The results of the survey reveal an estimate on the impact of training on the job, business results, and ROI from the manager’s perspective. Also, there is an attempt to understand the on-the-job environment through questions posed to managers.

Because there is an increased effort required to conduct manager surveys, the time and cost to use this approach for training evaluation is higher than the learner-based approach. It is better to use this approach in online training programs where manager input is relevant.

3. Analyst-based Evaluation

This approach uses surveys as in the other 2 approaches, along with analytics. Because of the detailed data collection and analytics this approach requires, this is best used only when you have the budget for an expensive and time-consuming training evaluation plan. That’s why this approach is used only for high-visibility training programs.

For organizations that do not want to invest in extensive analytics, the Learning Management System (LMS) is a tool that can be leveraged to provide simple analytics in the form of reports based on the learners’ progress in training programs.

For successful training evaluation in eLearning, it is not essential to have perfect, quantitative metrics.
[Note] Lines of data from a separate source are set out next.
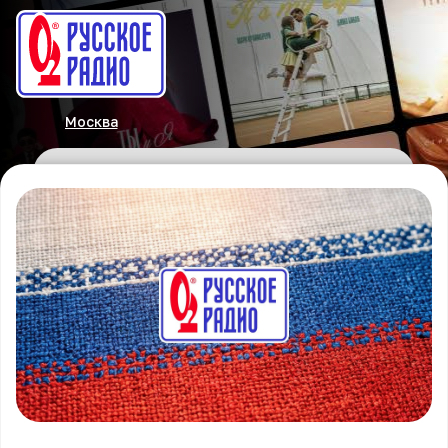
Москва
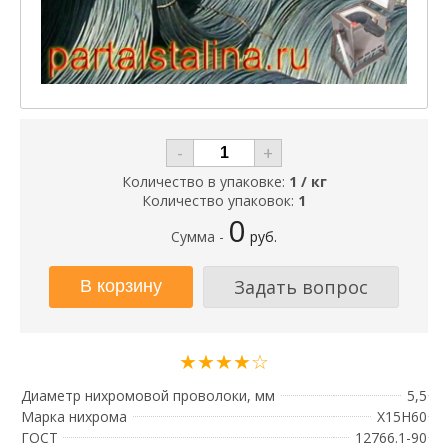
-
+
Количество в упаковке:
1 / кг
Количество упаковок:
1
0
Сумма -
руб.
Задать вопрос
★★★★☆
Диаметр нихромовой проволоки, мм
5,5
Марка нихрома
Х15Н60
ГОСТ
12766.1-90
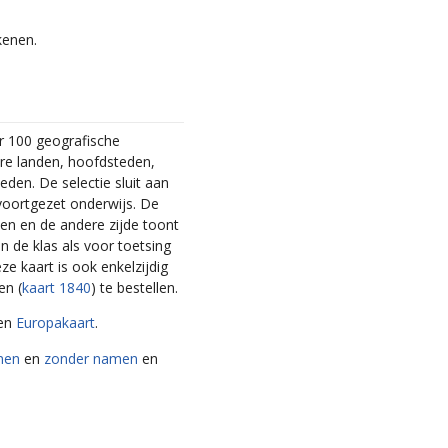
kenen.
r 100 geografische
ere landen, hoofdsteden,
eden. De selectie sluit aan
voortgezet onderwijs. De
en en de andere zijde toont
n de klas als voor toetsing
ze kaart is ook enkelzijdig
en (
kaart 1840
) te bestellen.
en
Europakaart
.
men
en
zonder namen
en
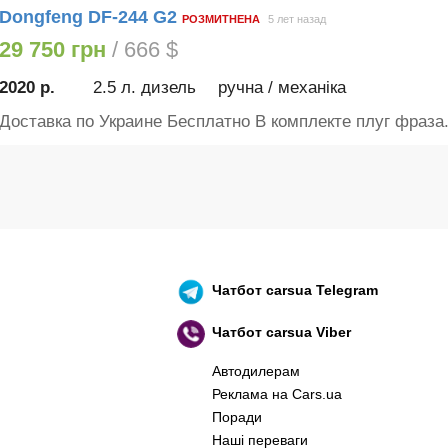
Dongfeng DF-244 G2
РОЗМИТНЕНА
5 лет назад
29 750 грн
/ 666 $
2020 р.
2.5 л. дизель
ручна / механіка
Доставка по Украине Бесплатно В комплекте плуг фраза.
Чатбот
carsua Telegram
Чатбот
carsua Viber
Автодилерам
Реклама на Cars.ua
Поради
Наші переваги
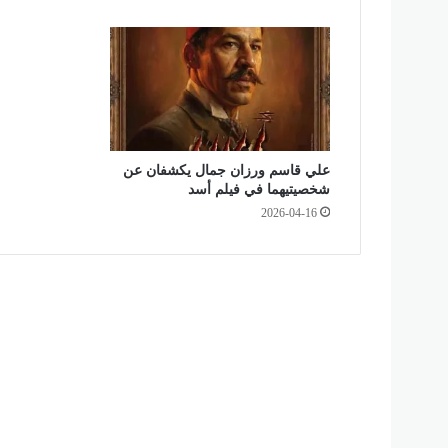
و
ا
ب
و
ا
ل
ش
ي
و
علي قاسم ورزان جمال يكشفان عن
شخصيتيهما في فيلم أسد
خ
ع
2026-04-16
د
دً
ا
م
ن
ا
ل
م
ل
ف
ا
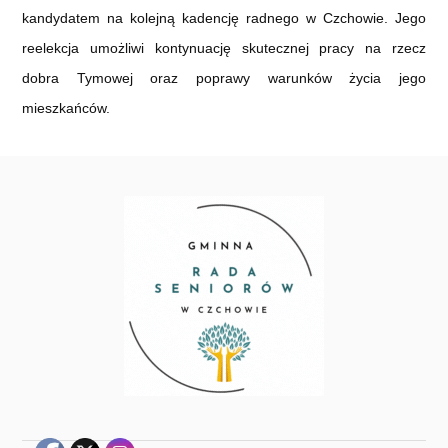
kandydatem na kolejną kadencję radnego w Czchowie. Jego
reelekcja umożliwi kontynuację skutecznej pracy na rzecz
dobra Tymowej oraz poprawy warunków życia jego
mieszkańców.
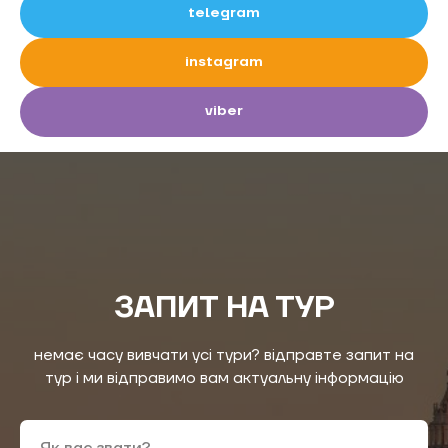
telegram
instagram
viber
ЗАПИТ НА ТУР
немає часу вивчати усі тури? відправте запит на
тур і ми відправимо вам актуальну інформацію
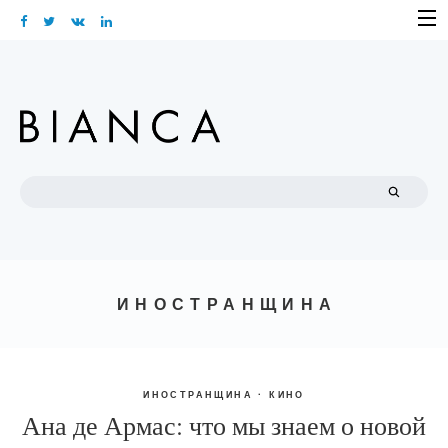
Skip
to
content
Search
for:
ИНОСТРАНЩИНА
ИНОСТРАНЩИНА
·
КИНО
Ана де Армас: что мы знаем о новой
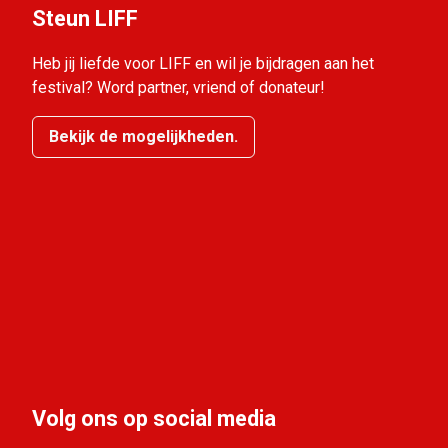
Steun LIFF
Heb jij liefde voor LIFF en wil je bijdragen aan het
festival? Word partner, vriend of donateur!
Bekijk de mogelijkheden.
Volg ons op social media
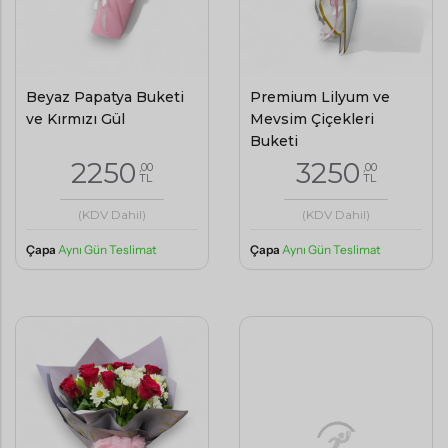
Beyaz Papatya Buketi
Premium Lilyum ve
ve Kırmızı Gül
Mevsim Çiçekleri
Buketi
2250
3250
,00
,00
TL
TL
(KDV Dahil)
(KDV Dahil)
Çapa
Aynı Gün Teslimat
Çapa
Aynı Gün Teslimat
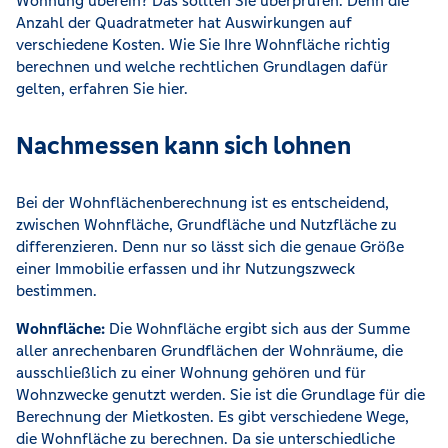
Wohnung überein? Das sollten Sie überprüfen. Denn die
Anzahl der Quadratmeter hat Auswirkungen auf
verschiedene Kosten. Wie Sie Ihre Wohnfläche richtig
berechnen und welche rechtlichen Grundlagen dafür
gelten, erfahren Sie hier.
Nachmessen kann sich lohnen
Bei der Wohnflächenberechnung ist es entscheidend,
zwischen Wohnfläche, Grundfläche und Nutzfläche zu
differenzieren. Denn nur so lässt sich die genaue Größe
einer Immobilie erfassen und ihr Nutzungszweck
bestimmen.
Wohnfläche:
Die Wohnfläche ergibt sich aus der Summe
aller anrechenbaren Grundflächen der Wohnräume, die
ausschließlich zu einer Wohnung gehören und für
Wohnzwecke genutzt werden. Sie ist die Grundlage für die
Berechnung der Mietkosten. Es gibt verschiedene Wege,
die Wohnfläche zu berechnen. Da sie unterschiedliche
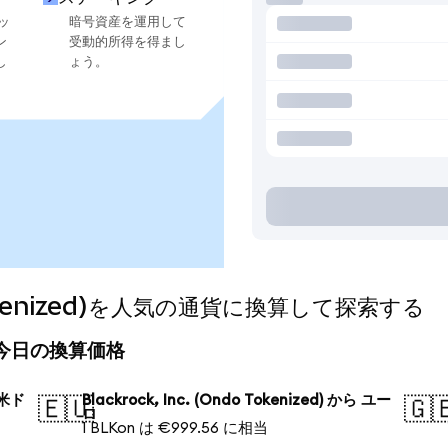
ッ
暗号資産を運用して
ン
受動的所得を得まし
し
ょう。
o Tokenized)を人気の通貨に換算して探索する
zed)の今日の換算価格
ら 米ド
Blackrock, Inc. (Ondo Tokenized) から ユー
🇪🇺
🇬
ロ
1 BLKon は €999.56 に相当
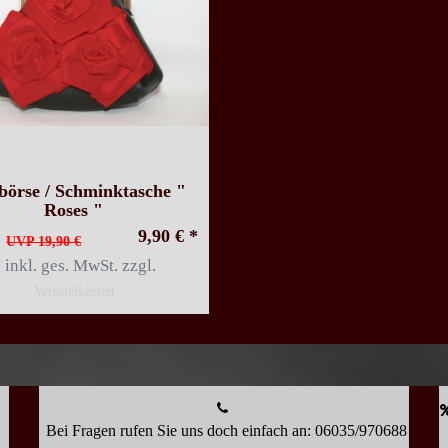
börse / Schminktasche "
Roses "
9,90 € *
UVP 19,90 €
*
inkl. ges. MwSt.
zzgl.
Versandkosten
Bei Fragen rufen Sie uns doch einfach an: 06035/970688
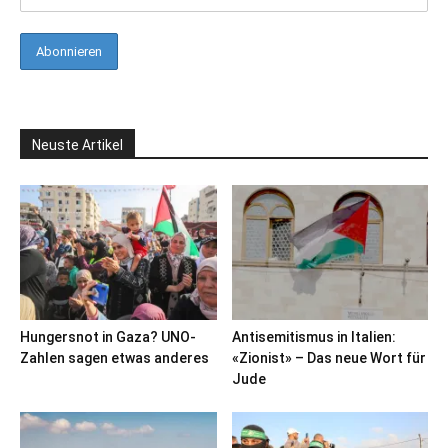
Neuste Artikel
Hungersnot in Gaza? UNO-
Antisemitismus in Italien:
Zahlen sagen etwas anderes
«Zionist» – Das neue Wort für
Jude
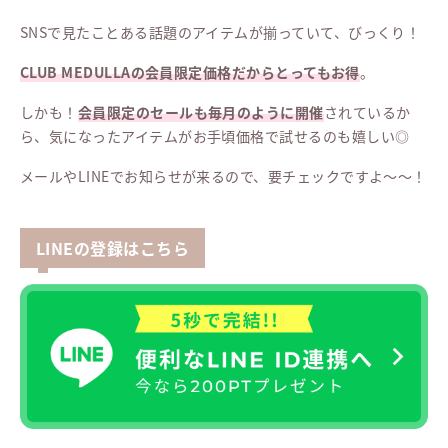
SNSで見たことある話題のアイテムが揃っていて、びっくり！
CLUB MEDULLAの会員限定価格だからとってもお得
。
しかも！
会員限定のセールも毎月のように開催
されているか
ら、気になったアイテムがお手頃価格で試せるのも嬉しい◎
メールやLINEでお知らせが来るので、要チェックですよ〜〜！
LINEの登録はこちら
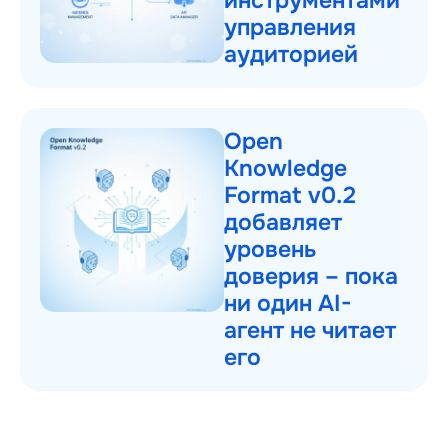
инструментами
управления
аудиторией
Open
Knowledge
Format v0.2
добавляет
уровень
доверия – пока
ни один AI-
агент не читает
его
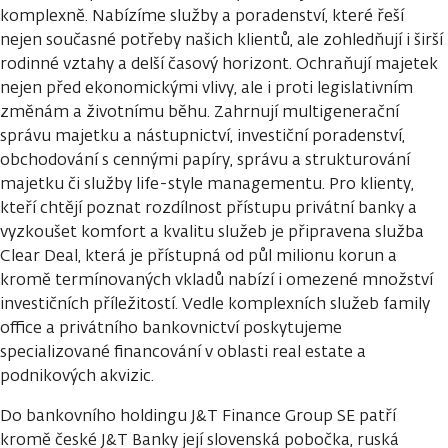
komplexně. Nabízíme služby a poradenství, které řeší
nejen současné potřeby našich klientů, ale zohledňují i širší
rodinné vztahy a delší časový horizont. Ochraňují majetek
nejen před ekonomickými vlivy, ale i proti legislativním
změnám a životnímu běhu. Zahrnují multigenerační
správu majetku a nástupnictví, investiční poradenství,
obchodování s cennými papíry, správu a strukturování
majetku či služby life-style managementu. Pro klienty,
kteří chtějí poznat rozdílnost přístupu privátní banky a
vyzkoušet komfort a kvalitu služeb je připravena služba
Clear Deal, která je přístupná od půl milionu korun a
kromě termínovaných vkladů nabízí i omezené množství
investičních příležitostí. Vedle komplexních služeb family
office a privátního bankovnictví poskytujeme
specializované financování v oblasti real estate a
podnikových akvizic.
Do bankovního holdingu J&T Finance Group SE patří
kromě české J&T Banky její slovenská pobočka, ruská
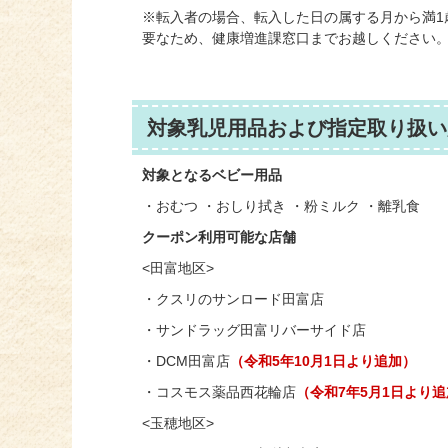
※転入者の場合、転入した日の属する月から満1
要なため、健康増進課窓口までお越しください
対象乳児用品および指定取り扱い
対象となるベビー用品
・おむつ ・おしり拭き ・粉ミルク ・離乳食
クーポン利用可能な店舗
<田富地区>
・クスリのサンロード田富店
・サンドラッグ田富リバーサイド店
・DCM田富店
（令和5年10月1日より追加）
・コスモス薬品西花輪店
（令和7年5月1日より
<玉穂地区>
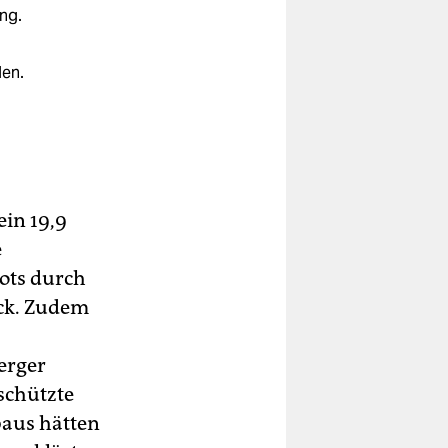
ng.
en.
e
ein 19,9
e
ots durch
bis
ück. Zudem
erger
schützte
baus hätten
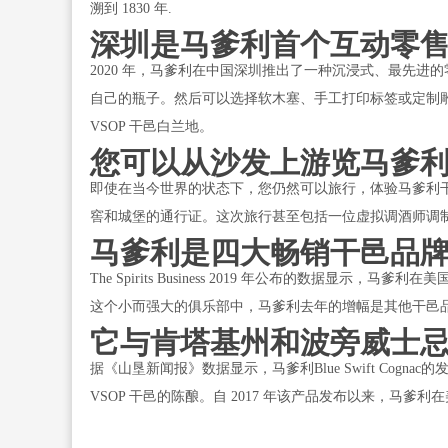
溯到 1830 年.
深圳是马爹利首个互动零
2020 年，马爹利在中国深圳推出了一种沉浸式、最先
自己的瓶子。然后可以选择软木塞、手工打印标签或定制雕刻来定制瓶子
VSOP 干邑白兰地。
您可以从沙发上游览马爹
即使在当今世界的状态下，您仍然可以旅行，体验马爹利
窖和城堡的通行证。这次旅行甚至包括一位虚拟调酒师调
马爹利是四大畅销干邑品
The Spirits Business 2019 年公布的数据显
这个小而强大的俱乐部中，马爹利去年的增幅是其他干邑
它与肯塔基州和波旁威士
据《山垦新闻报》数据显示，马爹利Blue Swift Cogn
VSOP 干邑的陈酿。自 2017 年该产品发布以来，马爹利在美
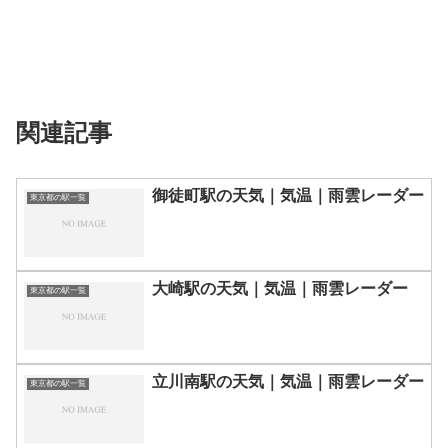
関連記事
御徒町駅の天気｜気温｜雨雲レーダー
東京都の駅一覧
大崎駅の天気｜気温｜雨雲レーダー
東京都の駅一覧
立川南駅の天気｜気温｜雨雲レーダー
東京都の駅一覧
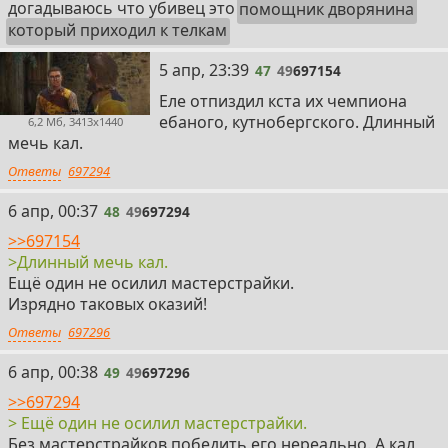
догадываюсь что убивец это
помощник дворянина
который приходил к телкам
47
5 апр, 23:39
47
49
697154
Еле отпиздил кста их чемпиона
ебаного, кутнобергского. Длинный
6,2 Мб, 3413x1440
мечь кал.
Ответы
697294
48
6 апр, 00:37
48
49
697294
>>697154
>Длинный мечь кал.
Ещё один не осилил мастерстрайки.
Изрядно таковых оказий!
Ответы
697296
49
6 апр, 00:38
49
49
697296
>>697294
> Ещё один не осилил мастерстрайки.
Без мастерстрайков победить его нереально. А кал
Instead, use data that can predict or estimate your key performance metrics. That can help you evaluate eLearning courses and provide the right results to the management for decisions on future-training programs.

Dedicating some amount of time and resources for training evaluation is certainly well-worth the effort as it can give you a clear picture of what needs to be taken care of when it’s time to deliver subsequent eLearning programs.